Third-quarter net income for Brinker International was $33.9 million, or 74¢ per share on common stock, up 10% from $30.8 million, or 83¢ per share, in the same period last year. Revenues for the third quarter came in at $828.4 million, down 3.7% from $860 million. An estimated $10.5 million in lost income was caused by the winter storm Uri that struck in February, according to Joseph G. Taylor, executive vice president and chief financial officer of Brinker.
Fourth-quarter revenues are anticipated by Brinker International to be in a range of$1 billion to $950 million.
As vaccination campaigns gain momentum and national limitations loosen, Mr.
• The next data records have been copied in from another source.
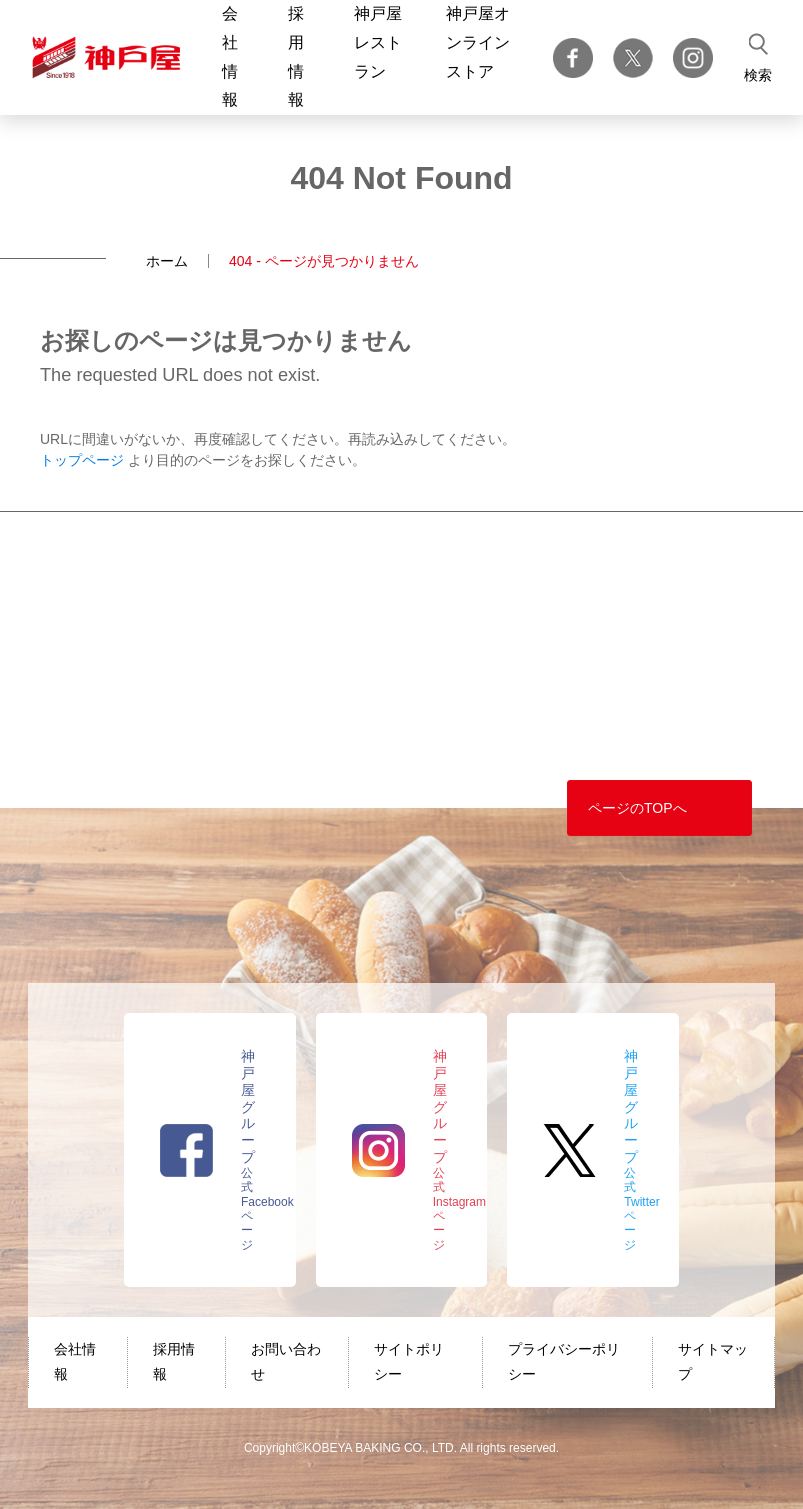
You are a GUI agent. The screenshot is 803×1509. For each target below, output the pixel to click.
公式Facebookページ (267, 1150)
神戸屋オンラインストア (478, 42)
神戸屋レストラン (378, 42)
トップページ (82, 460)
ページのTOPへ (637, 808)
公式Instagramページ (459, 1150)
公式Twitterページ (641, 1150)
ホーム (167, 261)
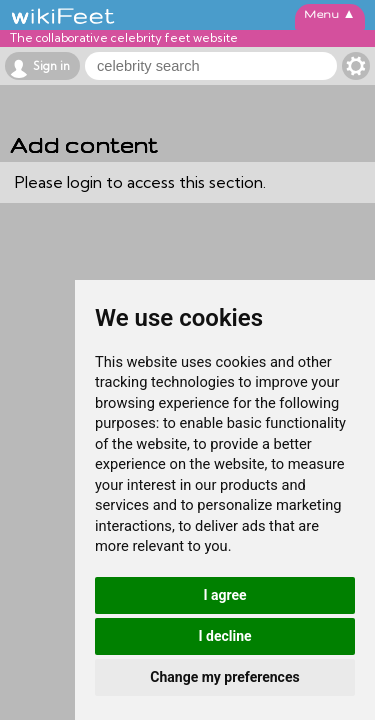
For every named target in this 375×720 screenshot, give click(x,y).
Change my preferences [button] (224, 677)
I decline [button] (224, 636)
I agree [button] (224, 595)
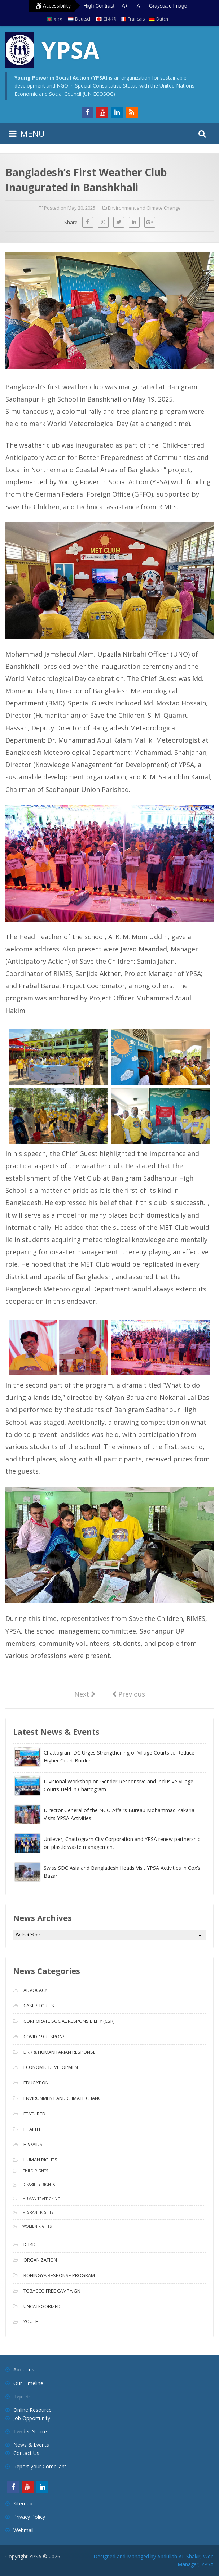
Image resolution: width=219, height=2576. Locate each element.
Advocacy (35, 1990)
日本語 (109, 19)
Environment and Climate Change (144, 208)
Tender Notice (30, 2431)
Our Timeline (28, 2383)
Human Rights (40, 2159)
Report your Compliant (39, 2466)
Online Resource (32, 2409)
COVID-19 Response (45, 2036)
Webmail (23, 2530)
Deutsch (83, 19)
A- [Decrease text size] (139, 6)
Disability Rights (38, 2184)
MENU (32, 133)
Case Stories (38, 2005)
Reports (22, 2396)
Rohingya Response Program (59, 2275)
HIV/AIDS (33, 2144)
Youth (31, 2321)
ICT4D (29, 2244)
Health (31, 2129)
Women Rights (37, 2226)
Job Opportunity (31, 2418)
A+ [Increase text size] (125, 6)
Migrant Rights (37, 2212)
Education (36, 2082)
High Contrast (99, 6)
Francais (136, 19)
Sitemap (22, 2503)
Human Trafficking (41, 2198)
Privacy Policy (29, 2516)
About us (23, 2369)
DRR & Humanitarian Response (59, 2052)
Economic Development (51, 2067)
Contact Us (26, 2453)
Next (85, 1693)
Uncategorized (42, 2306)
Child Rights (35, 2170)
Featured (34, 2113)
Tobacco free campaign (51, 2291)
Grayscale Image (168, 6)
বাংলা (58, 19)
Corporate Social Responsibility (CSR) (68, 2021)
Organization (40, 2260)
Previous (128, 1693)
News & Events (31, 2444)
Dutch (162, 19)
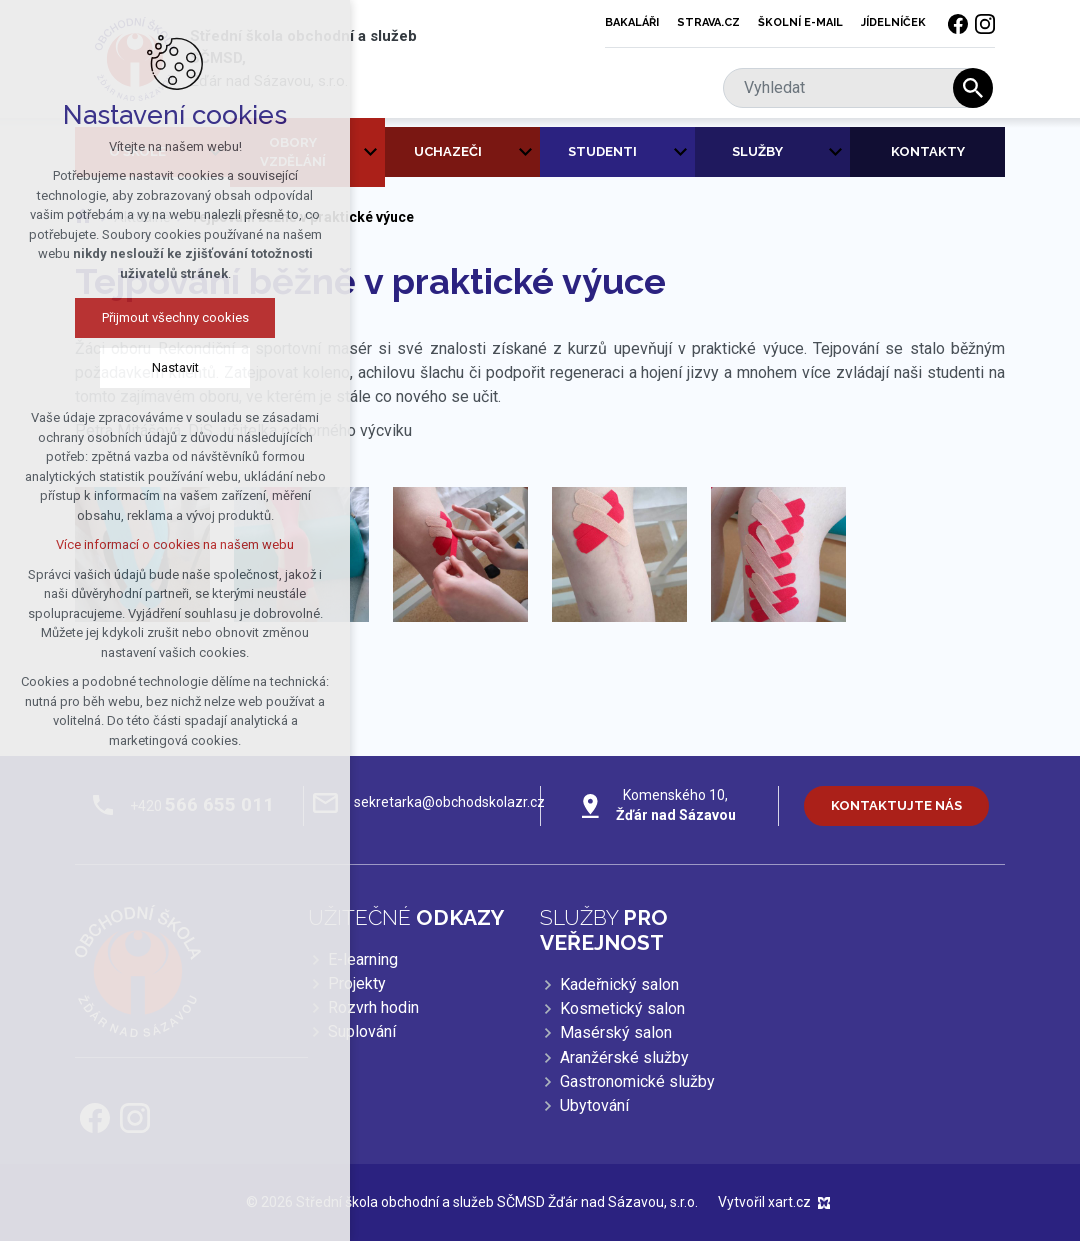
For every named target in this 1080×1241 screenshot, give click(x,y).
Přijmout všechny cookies (175, 317)
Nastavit (175, 367)
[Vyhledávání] (973, 88)
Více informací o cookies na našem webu (175, 544)
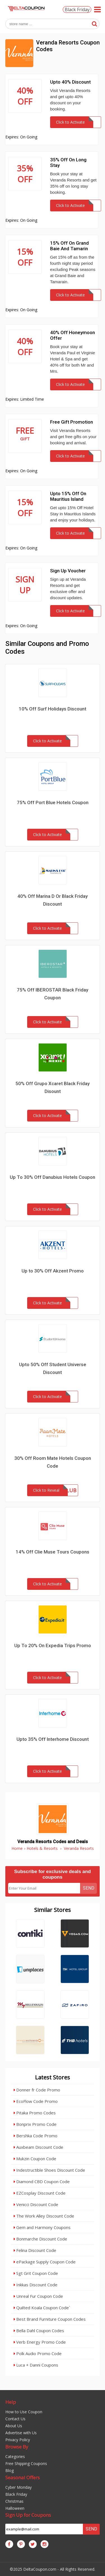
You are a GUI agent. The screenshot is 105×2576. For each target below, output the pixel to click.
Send (88, 1888)
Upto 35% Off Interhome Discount (53, 1739)
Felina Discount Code (35, 2250)
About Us (13, 2425)
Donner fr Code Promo (37, 2090)
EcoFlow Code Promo (36, 2101)
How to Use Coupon (23, 2411)
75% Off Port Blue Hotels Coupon (52, 802)
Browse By (16, 2446)
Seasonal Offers (22, 2477)
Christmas (14, 2501)
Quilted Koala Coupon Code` (42, 2307)
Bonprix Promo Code (35, 2124)
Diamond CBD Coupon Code (42, 2181)
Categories (15, 2456)
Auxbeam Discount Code (38, 2147)
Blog (9, 2470)
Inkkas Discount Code (35, 2284)
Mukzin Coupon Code (35, 2158)
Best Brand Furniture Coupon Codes (50, 2319)
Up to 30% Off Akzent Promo (53, 1271)
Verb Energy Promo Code (40, 2342)
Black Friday (77, 9)
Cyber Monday (18, 2487)
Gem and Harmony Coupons (42, 2227)
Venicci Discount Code (36, 2204)
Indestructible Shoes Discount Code (49, 2170)
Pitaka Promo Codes (35, 2112)
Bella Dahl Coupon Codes (39, 2330)
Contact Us (15, 2418)
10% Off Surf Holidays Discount (52, 709)
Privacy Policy (17, 2439)
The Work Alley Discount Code (44, 2216)
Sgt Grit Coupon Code (36, 2273)
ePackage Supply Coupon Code (45, 2262)
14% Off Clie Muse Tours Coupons (52, 1552)
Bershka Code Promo (35, 2135)
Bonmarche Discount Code (40, 2239)
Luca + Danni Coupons (36, 2365)
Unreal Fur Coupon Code (38, 2296)
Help (10, 2402)
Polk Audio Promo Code (38, 2353)
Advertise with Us (21, 2432)
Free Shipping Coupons (26, 2463)
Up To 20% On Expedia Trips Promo (52, 1645)
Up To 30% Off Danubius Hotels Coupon (52, 1177)
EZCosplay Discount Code (40, 2193)
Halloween (14, 2508)
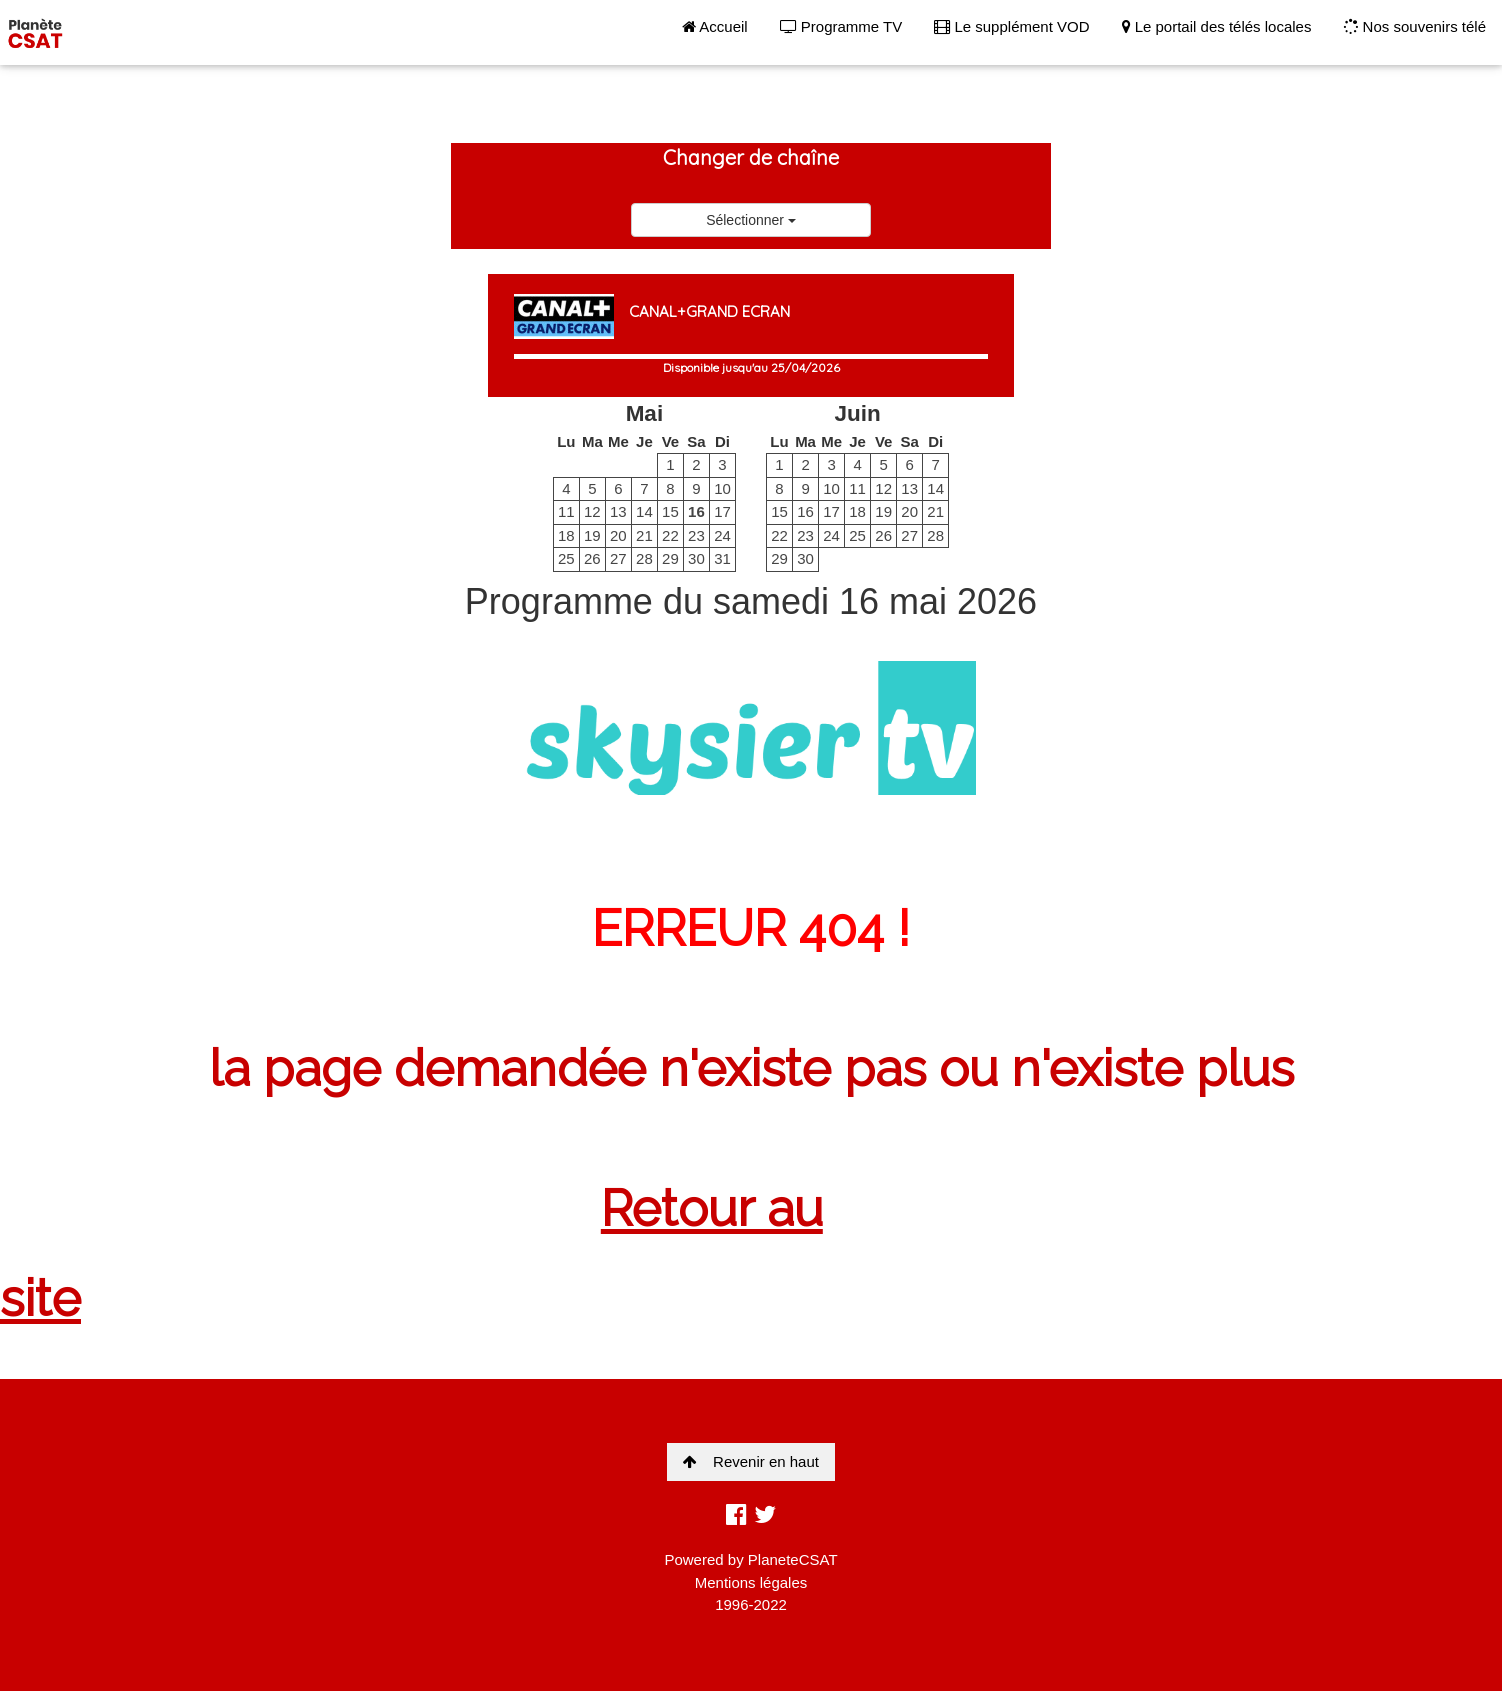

Roberts noted, “our guests’ pent-up demand for a dine-in experience is also being released.” “Finally, people are beginning to feel more comfortable going out and spending more money—some of the money they have been saving for the past year.”
Brinker International reported net income of $56.6 million, or $1.25 per share, on the common stock for the first three quarters of the fiscal year. This is a 33% decrease from $73.6 million, or $1.97 per share, at the same period last year. Over the course of three quarters, total revenues came to $2.33 billion, a 7% decrease from $2.52 billion.
Brinker anticipates increased labor expenditures in the future. According to Mr. Taylor, labor inflation usually ranges from 3% to 5%, with the near term level expected to be at the higher end of that range.
However, he added, “We’re very comfortable.” “We have everything we need to get through this short term.”